= Peter Buckley Hill =

British comedian

Peter Buckley Hill (born Edward Peter Hill on 3 March 1948) is a musical comedian and head of the Free Fringe at the Edinburgh Festival Fringe, for which he was, in 2009, awarded the Panellists' Edinburgh Comedy Award. In 2008, he was nominated for the Malcolm Hardee Award for Comic Originality.

He was born in Burnley, Lancashire and educated at Poynton Primary School, Stockport Grammar School and Leeds Grammar School. Graduating from University College London in 1969 with a degree in English, he embarked on a career with BASF AG in Switzerland and Germany. He returned to the UK in 1973 to complete an MSc at London Business School.

From 1975, he was involved in various small business ventures and in 1980 became a temporary lecturer at the Polytechnic of Central London, now University of Westminster. He served spells with PCL, South Bank Polytechnic and other educational institutions before becoming Senior Lecturer and Co-ordinator of Computing at ILEA Paddington College. He returned to PCL in 1985, became Principal Lecturer in 1989 and Teaching Fellow in 2005. He gained the degree of Doctor of Education from the University of Bristol in 2004.
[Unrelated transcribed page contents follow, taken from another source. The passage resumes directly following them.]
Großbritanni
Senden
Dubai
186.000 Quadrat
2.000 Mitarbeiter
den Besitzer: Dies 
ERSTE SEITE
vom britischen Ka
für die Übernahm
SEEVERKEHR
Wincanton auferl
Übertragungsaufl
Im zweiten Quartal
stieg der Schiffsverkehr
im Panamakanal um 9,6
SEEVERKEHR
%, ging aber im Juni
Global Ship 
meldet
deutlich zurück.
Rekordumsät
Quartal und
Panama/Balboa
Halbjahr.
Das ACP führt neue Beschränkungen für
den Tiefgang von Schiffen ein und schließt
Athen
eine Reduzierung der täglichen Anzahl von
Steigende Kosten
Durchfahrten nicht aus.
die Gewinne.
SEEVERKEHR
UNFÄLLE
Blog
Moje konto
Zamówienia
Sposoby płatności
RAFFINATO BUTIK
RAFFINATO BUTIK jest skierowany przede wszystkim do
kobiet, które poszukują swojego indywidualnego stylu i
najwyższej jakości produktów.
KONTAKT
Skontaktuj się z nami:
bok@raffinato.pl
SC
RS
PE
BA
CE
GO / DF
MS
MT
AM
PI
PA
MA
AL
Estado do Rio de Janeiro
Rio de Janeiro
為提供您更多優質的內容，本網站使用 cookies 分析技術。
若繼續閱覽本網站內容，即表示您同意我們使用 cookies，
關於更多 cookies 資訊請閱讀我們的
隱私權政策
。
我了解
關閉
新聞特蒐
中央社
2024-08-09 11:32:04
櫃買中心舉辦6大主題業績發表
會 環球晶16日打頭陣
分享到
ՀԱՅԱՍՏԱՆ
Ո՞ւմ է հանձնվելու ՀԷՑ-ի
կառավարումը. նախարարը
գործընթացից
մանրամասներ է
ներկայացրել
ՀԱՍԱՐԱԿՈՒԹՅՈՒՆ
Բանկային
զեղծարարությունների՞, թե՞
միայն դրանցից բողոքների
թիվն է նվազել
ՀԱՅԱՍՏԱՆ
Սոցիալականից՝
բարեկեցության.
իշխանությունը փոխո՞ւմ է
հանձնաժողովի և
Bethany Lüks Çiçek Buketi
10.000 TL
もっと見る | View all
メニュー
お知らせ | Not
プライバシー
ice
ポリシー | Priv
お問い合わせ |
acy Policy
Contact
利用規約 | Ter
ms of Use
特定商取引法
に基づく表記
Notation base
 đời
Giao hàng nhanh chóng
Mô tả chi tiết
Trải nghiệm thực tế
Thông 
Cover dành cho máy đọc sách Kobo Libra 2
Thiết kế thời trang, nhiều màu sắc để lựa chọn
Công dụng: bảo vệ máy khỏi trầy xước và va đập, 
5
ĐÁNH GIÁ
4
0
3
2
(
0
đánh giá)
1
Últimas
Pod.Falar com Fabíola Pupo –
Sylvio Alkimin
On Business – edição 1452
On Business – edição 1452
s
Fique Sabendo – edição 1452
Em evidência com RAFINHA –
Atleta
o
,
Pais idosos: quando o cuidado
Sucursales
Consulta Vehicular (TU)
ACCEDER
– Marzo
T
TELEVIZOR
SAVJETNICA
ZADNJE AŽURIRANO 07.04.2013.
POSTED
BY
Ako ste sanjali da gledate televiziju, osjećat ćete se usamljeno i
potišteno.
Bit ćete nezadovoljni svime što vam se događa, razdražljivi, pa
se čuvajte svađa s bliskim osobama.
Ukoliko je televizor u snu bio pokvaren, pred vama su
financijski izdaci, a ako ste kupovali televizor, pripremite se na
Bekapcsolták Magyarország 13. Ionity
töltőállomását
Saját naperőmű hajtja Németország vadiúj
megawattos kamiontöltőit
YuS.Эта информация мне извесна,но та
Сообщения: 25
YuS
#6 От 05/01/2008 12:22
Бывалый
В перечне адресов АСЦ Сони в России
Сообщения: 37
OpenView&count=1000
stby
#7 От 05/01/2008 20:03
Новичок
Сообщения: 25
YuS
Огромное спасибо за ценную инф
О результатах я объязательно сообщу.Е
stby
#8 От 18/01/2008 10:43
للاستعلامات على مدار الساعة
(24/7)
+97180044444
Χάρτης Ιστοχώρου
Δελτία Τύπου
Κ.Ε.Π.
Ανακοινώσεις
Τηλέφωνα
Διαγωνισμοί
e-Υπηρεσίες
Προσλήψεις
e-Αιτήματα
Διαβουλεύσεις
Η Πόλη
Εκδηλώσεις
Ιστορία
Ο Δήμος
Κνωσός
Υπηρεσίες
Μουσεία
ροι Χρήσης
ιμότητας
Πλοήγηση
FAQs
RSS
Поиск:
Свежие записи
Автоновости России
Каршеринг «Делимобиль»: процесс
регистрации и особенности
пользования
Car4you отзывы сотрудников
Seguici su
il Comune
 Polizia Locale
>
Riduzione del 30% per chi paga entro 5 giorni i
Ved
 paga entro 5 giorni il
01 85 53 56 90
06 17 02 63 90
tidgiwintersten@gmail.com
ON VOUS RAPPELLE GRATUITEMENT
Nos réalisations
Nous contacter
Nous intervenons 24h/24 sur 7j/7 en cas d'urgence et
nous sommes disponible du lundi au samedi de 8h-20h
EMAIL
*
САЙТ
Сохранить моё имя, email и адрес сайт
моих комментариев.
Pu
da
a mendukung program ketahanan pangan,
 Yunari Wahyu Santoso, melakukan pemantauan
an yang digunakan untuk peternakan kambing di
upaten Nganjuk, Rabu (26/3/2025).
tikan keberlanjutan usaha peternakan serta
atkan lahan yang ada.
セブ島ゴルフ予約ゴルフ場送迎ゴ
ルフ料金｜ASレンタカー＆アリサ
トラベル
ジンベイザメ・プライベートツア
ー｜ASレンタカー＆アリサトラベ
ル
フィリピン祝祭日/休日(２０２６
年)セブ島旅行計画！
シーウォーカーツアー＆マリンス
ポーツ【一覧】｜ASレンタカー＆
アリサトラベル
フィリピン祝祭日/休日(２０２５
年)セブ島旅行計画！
He embarked on a parallel career in musical comedy in 1980, using as a basis material he had written for LBS revues and for the amusement of friends. He found a niche at the Cambridge Folk Festival, sometimes at marathon solo sessions lasting up to three hours.

Hill guested regularly at folk circuit venues and also played alternative cabaret venues such as the Earth Exchange in the early 1980s. He was present at the outset of the Alternative Comedy movement of the 1980s, but not central to it.

In 1994, he took a solo show to the Edinburgh Fringe for the first time. It was savaged by critics. He repeated the experience in 1995, before realising that the basic model of the Fringe needed altering in favour of the unknown or non-established artist. In 1996, he founded the Free Fringe with a single show, Peter Buckley Hill and Some Comedians, at the Footlights and Firkin.

The Free Fringe works on a moneyless principle: premises charge no rent to the Free Fringe; the Free Fringe charges no fees to the performers (not even voluntary charges) and the performers do not charge the public to get in. For fourteen years, the Free Fringe was financed personally by Buckley Hill; in 2009, a benefit was held to defray the central expenses. Also in that year, Buckley Hill's solo Edinburgh show, 40 Words, earned a five-star review from The Scotsman. Hill stepped down from managing the Free Fringe in 2016.

Buckley Hill published a book on his experience of the Edinburgh Fringe called Freeing The Edinburgh Fringe in 2018. At the 2019 Edinburgh Fringe, he performed reading of the book as part of the PBH Free Fringe.